Print every entry exactly as written and exclude all images.

──────────────────────────────

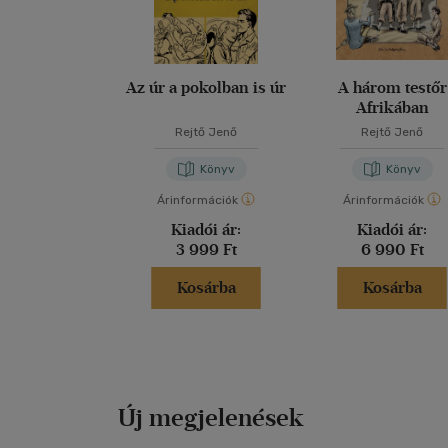
Az úr a pokolban is úr
A három testőr
Afrikában
Rejtő Jenő
Rejtő Jenő
Könyv
Könyv
Árinformációk
Árinformációk
Kiadói ár:
Kiadói ár:
3 999 Ft
6 990 Ft
Kosárba
Kosárba
Új megjelenések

──────────────────────────────

• [EXERCISE RESPONSE]
Az úr a pokolban is úr
A három testőr
Afrikában
Rejtő Jenő
Rejtő Jenő
Könyv
Könyv
Árinformációk
Árinformációk
Kiadói ár:
Kiadói ár:
3 999 Ft
6 990 Ft
Kosárba
Kosárba
Új megjelenések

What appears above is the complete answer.